ANNELIESE AND HER big brother, Daan, were turned around on the sofa, their elbows propped on the back. They were watching the excitement at the house next door through the big picture window. Mr. Grootheest tied blue balloons to the bench in his front garden. Visitors bearing gifts swooped on the house like a flock of cawing rooks.

Mrs. Grootheest had gone to the hospital for two days and come home with a baby.

“Where did the baby come from?” Anneliese asked.

“It grew in her belly,” Daan said.

He was nearly seven and knew almost as much as Papa. Maybe she would get smart too, once she was old enough for school.

Anneliese hiked up her T-shirt and looked at her own round tummy, running her finger over her bellybutton.

“How did the baby get out?”

“The doctor took it out.”

She nodded, imagining Mrs. Grootheest’s ponderous belly opening like the trunk of Papa’s car.

“I grew inside Mama,” Daan said, “but you didn’t.”

Daan was always telling stories, and she never knew when to believe him.

“Where did I come from?”

“From another mama’s belly. She didn’t want you.”

Anneliese frowned.

“I have the same blood as Mama and Papa. But you don’t,” Daan said.

Daan had taught her what blood was. It oozed bright red from her skin when he sliced it gently with a knife. She wondered how her blood differed from his. Didn’t she belong to Mama and Papa? Would they decide not to keep her? Her insides twisted into a knot.

Daan smiled and patted her on the head.

She batted his hand away, and he shrieked with laughter. Tears stung her eyes as she clambered up the stairs to their parents’ room, where Mama was smoking in bed, still in her nightgown, and listening to the radio. She spent most of her mornings in bed, coming downstairs in the afternoon to throw out yesterday’s empty wine bottles and fix dinner before Papa got home from work.

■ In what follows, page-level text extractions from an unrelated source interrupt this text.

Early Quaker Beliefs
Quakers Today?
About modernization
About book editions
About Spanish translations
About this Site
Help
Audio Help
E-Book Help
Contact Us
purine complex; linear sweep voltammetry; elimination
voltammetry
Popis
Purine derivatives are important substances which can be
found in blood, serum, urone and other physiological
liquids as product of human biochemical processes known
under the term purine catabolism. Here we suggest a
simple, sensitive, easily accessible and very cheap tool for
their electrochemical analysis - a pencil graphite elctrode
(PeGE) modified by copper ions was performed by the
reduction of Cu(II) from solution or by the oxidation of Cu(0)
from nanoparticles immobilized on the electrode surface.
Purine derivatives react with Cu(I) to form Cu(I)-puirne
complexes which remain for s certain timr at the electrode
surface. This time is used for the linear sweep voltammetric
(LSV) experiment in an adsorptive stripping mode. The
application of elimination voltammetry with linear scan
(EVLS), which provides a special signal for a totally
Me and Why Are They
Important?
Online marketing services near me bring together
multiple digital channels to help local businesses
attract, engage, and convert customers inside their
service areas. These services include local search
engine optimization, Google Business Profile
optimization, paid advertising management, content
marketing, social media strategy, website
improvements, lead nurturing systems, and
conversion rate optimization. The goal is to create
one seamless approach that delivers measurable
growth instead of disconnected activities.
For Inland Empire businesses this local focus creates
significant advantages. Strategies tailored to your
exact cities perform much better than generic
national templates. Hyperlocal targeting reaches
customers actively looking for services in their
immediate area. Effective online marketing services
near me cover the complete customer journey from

“Do you like the music?” Mama asked.

Anneliese nodded and climbed onto the bed.

“That’s Louisa Veldkamp playing the piano. The song is from a movie … one about a ship that sank.”

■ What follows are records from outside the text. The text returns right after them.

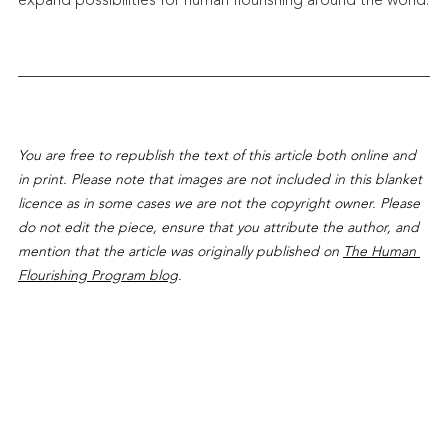
expand possibilities for human flourishing around the world.
You are free to republish the text of this article both online and 
in print. Please note that images are not included in this blanket 
licence as in some cases we are not the copyright owner. Please 
do not edit the piece, ensure that you attribute the author, and 
mention that the article was originally published on 
The Human 
Flourishing Program blog
.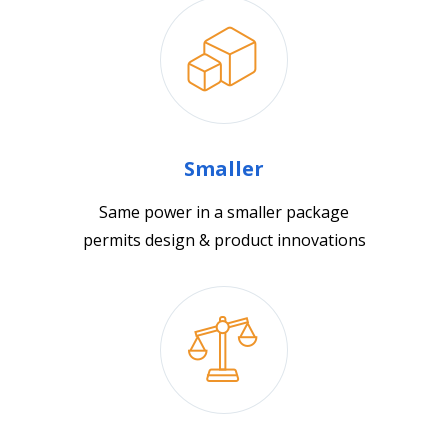
Smaller
Same power in a smaller package
permits design & product innovations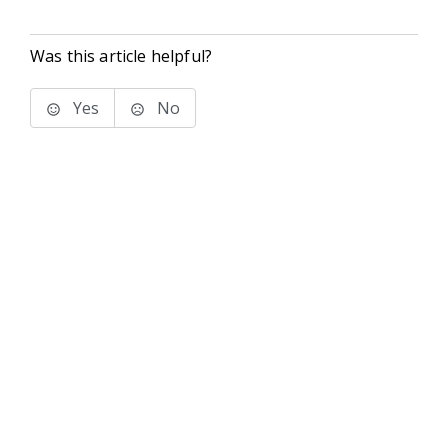
Was this article helpful?
Yes
No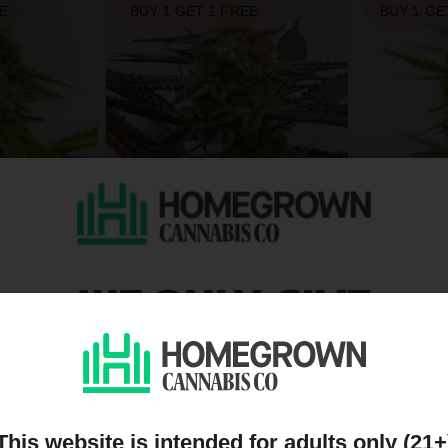
EE
BUY 1 GET 1 FREE
BUY 1 GE
WE ONLY GIVE
zed
Sugar Black Rose Feminized
Lemon OG 
$26.25
$26.25
$35.00
$35.00
HC
Indica
Medium
THC
Indica
DISCOUNTS TO PEOPL
EE
BUY 1 GET 1 FREE
BUY 1 GE
ON OUR MAILING LIST
This website is intended for adults only (21+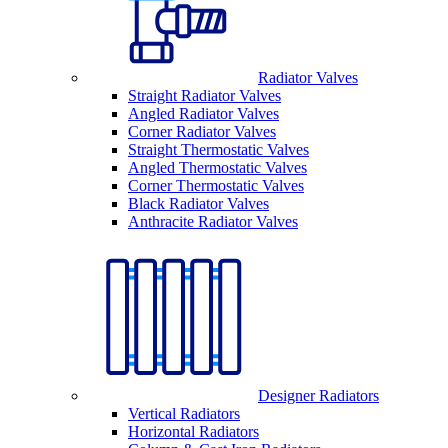
Radiator Valves
Straight Radiator Valves
Angled Radiator Valves
Corner Radiator Valves
Straight Thermostatic Valves
Angled Thermostatic Valves
Corner Thermostatic Valves
Black Radiator Valves
Anthracite Radiator Valves
Designer Radiators
Vertical Radiators
Horizontal Radiators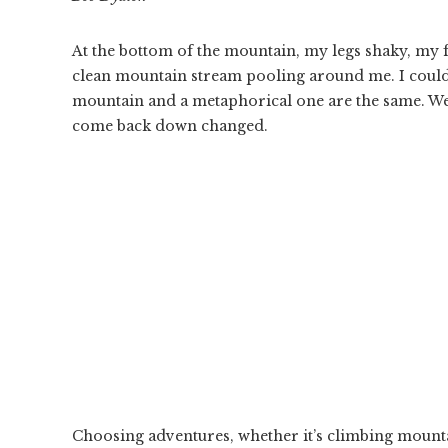
At the bottom of the mountain, my legs shaky, my fac
clean mountain stream pooling around me. I could l
mountain and a metaphorical one are the same. We 
come back down changed.
Choosing adventures, whether it’s climbing mountai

Anneliese laid her head against her mother’s bony shoulder and listened for a minute to the song. “It’s pretty.”

She gave a sob.

“Something wrong, Liese?” Mama tapped her cigarette into the overflowing ashtray.

“Daan says I didn’t grow in your belly.”

Mama drew deep on the cigarette, then balanced the butt on the rim of the ashtray and watched, as if her answer depended on which way it fell. After a moment, the butt landed on the nightstand.

“It’s true.”

“So … we don’t have the same blood?”

“Me and Papa don’t either.”

Anneliese pondered for a minute.

“Why didn’t my mommy want me?” she asked with a loud sniff.

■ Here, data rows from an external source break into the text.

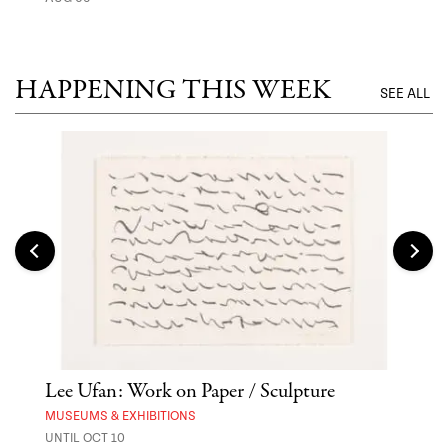
MUSE
UNTI
HAPPENING THIS WEEK
SEE ALL
Lee Ufan: Work on Paper / Sculpture
Asa
MUSEUMS & EXHIBITIONS
MARK
UNTIL OCT 10
AUG 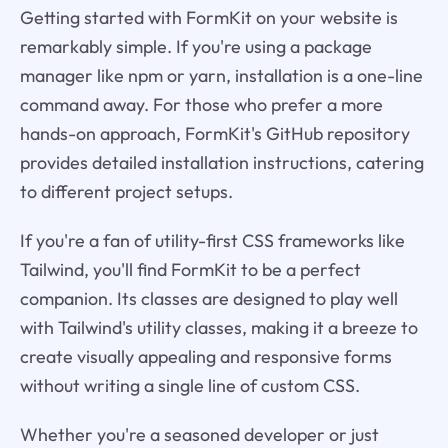
Getting started with FormKit on your website is
remarkably simple. If you're using a package
manager like npm or yarn, installation is a one-line
command away. For those who prefer a more
hands-on approach, FormKit's GitHub repository
provides detailed installation instructions, catering
to different project setups.
If you're a fan of utility-first CSS frameworks like
Tailwind, you'll find FormKit to be a perfect
companion. Its classes are designed to play well
with Tailwind's utility classes, making it a breeze to
create visually appealing and responsive forms
without writing a single line of custom CSS.
Whether you're a seasoned developer or just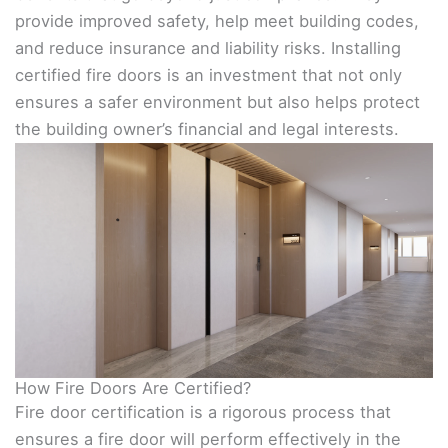
provide improved safety, help meet building codes,
and reduce insurance and liability risks. Installing
certified fire doors is an investment that not only
ensures a safer environment but also helps protect
the building owner’s financial and legal interests.
How Fire Doors Are Certified?
Fire door certification is a rigorous process that
ensures a fire door will perform effectively in the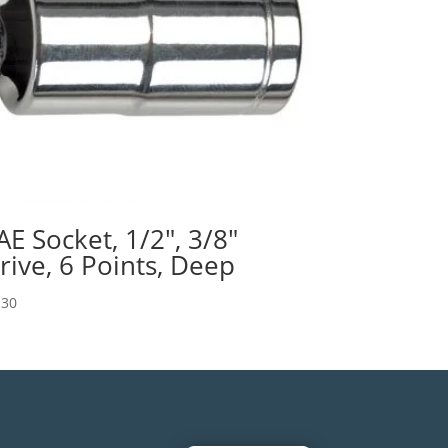
AE Socket, 1/2″, 3/8″
rive, 6 Points, Deep
.30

“She wanted you, but she went to heaven when you were born. So we adopted you.”

“What was my mommy’s name?”

Mama reached for a tissue and swiped at Anneliese’s nose. “I forget. The name isn’t important. I’m your mama now.”

“Ap … dotted,” Anneliese said, testing the strange new word as she snuggled against Mama’s thin chest just as the pretty song ended.